Mehr als 750.000 Kinder und Jugendliche in Deutschland sind regelmäßig Tabakrauch in privaten Fahrzeugen ausgesetzt. Folgen sind laut einer Studie des Kieler Instituts für Therapie- und Gesundheitsforschung (IFT-Nord) eine schlechtere Gesundheit und eine höhere Wahrscheinlichkeit, selbst zu rauchen.
Finanziert hatte die Studie die Deutsche Allgemeine Krankenkasse (DAK). Die Wissenschaftler befragten dafür rund 25.000 Schüler im Alter von neun bis 17 Jahren aus 14 Bundesländern. Fast elf Prozent von ihnen gaben an, oft oder sehr oft in einem Auto mitzufahren, in dem geraucht wird.
Forderung nach gesetzlichem Rauchverbot im Auto
„Kinder, die Passivrauch ausgesetzt sind, leiden häufiger unter Infektionen der oberen Atemwege, Mittelohrentzündung und Asthma“, erklärte Studienleiter Professor Reiner Hanewinkel. Die Daten zeigen zudem: Jugendliche mit niedrigem sozialem Status sind häufiger von Passivrauchen betroffen und konsumieren selbst öfter Nikotinprodukte.
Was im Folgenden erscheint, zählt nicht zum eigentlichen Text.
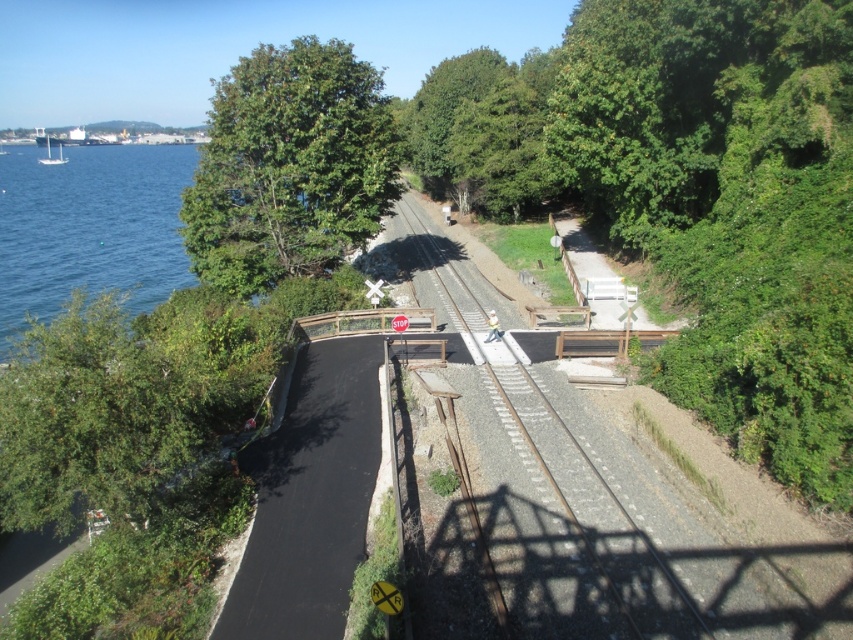 Is smooth metal train track at center above green leafy tree at upper left?

Actually, smooth metal train track at center is below green leafy tree at upper left.

At what (x,y) coordinates should I click in order to perform the action: click on smooth metal train track at center. Please return your answer as a coordinate pair (x, y). Image resolution: width=853 pixels, height=640 pixels. Looking at the image, I should click on (547, 476).

Where is `smooth metal train track at center`? This screenshot has height=640, width=853. smooth metal train track at center is located at coordinates (547, 476). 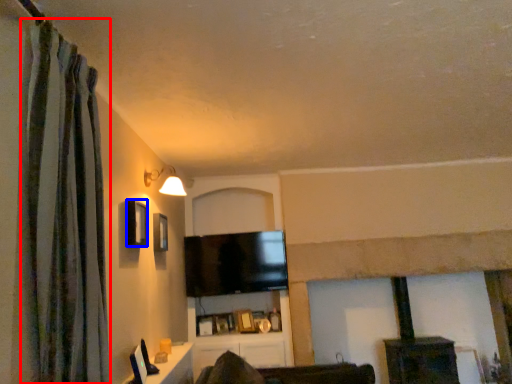 Question: Which of the following is the closest to the observer, curtain (highlighted by a red box) or window (highlighted by a blue box)?

Choices:
 (A) curtain
 (B) window

Answer: (A) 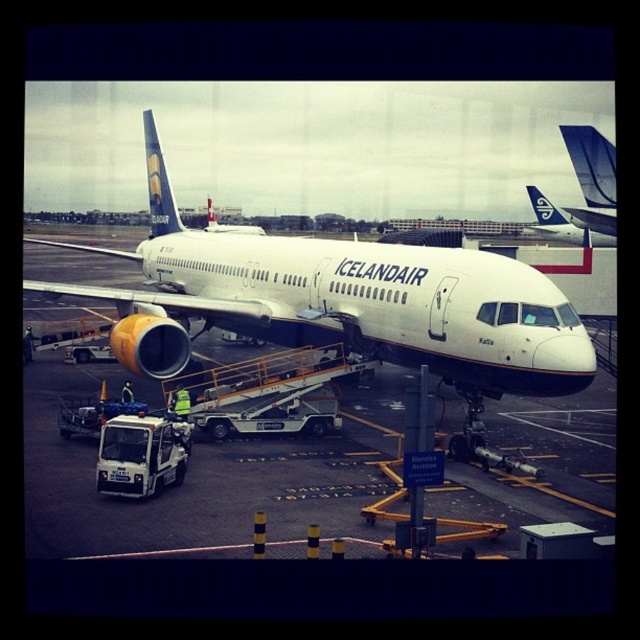 Where is `white matte airplane at center`? The height and width of the screenshot is (640, 640). white matte airplane at center is located at coordinates (340, 301).

Is white matte airplane at center shorter than white matte airplane at upper center?

No.

Which is in front, point (465, 376) or point (595, 244)?

Point (465, 376) is more forward.

Image resolution: width=640 pixels, height=640 pixels. I want to click on white matte airplane at center, so click(340, 301). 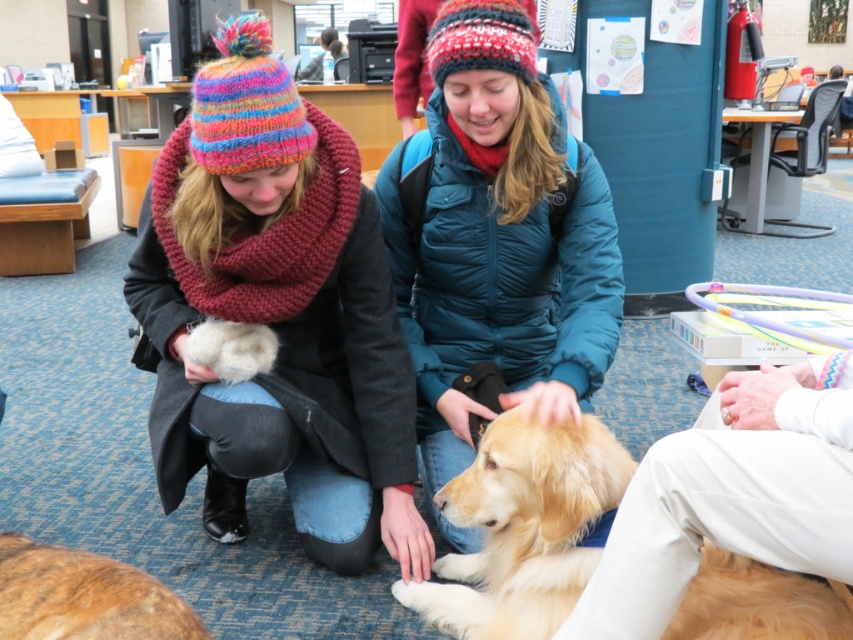 You are a photographer standing at the camera position. You want to hand the matte teal jacket at center to the person sitting on the floor. Can you reach them without moving from the camera position?

The matte teal jacket at center and camera are 1.79 meters apart. The average human arm length is about 0.7 meters, so you cannot reach the matte teal jacket at center from the camera position without moving.

You are a photographer trying to capture a clear photo of both golden fur dogs. Since the golden fur dog at lower left is behind golden fur dog at center, will you need to adjust your camera angle to see both dogs fully?

Yes, since the golden fur dog at lower left is behind golden fur dog at center, you may need to adjust your camera angle to ensure both are visible without one blocking the other.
Die Belastungen durch E-Zigaretten wurden nicht untersucht.
Schleswig-Holsteins Gesundheitsministerin Prof. Kerstin von der Decken forderte ein Rauchverbot im Auto bei Anwesenheit von Minderjährigen. In Ländern wie England, Frankreich, Italien und Österreich gilt ein solches Verbot bereits. Der Bundesrat habe sich wiederholt für eine entsprechende Gesetzesänderung eingesetzt, so die Ministerin.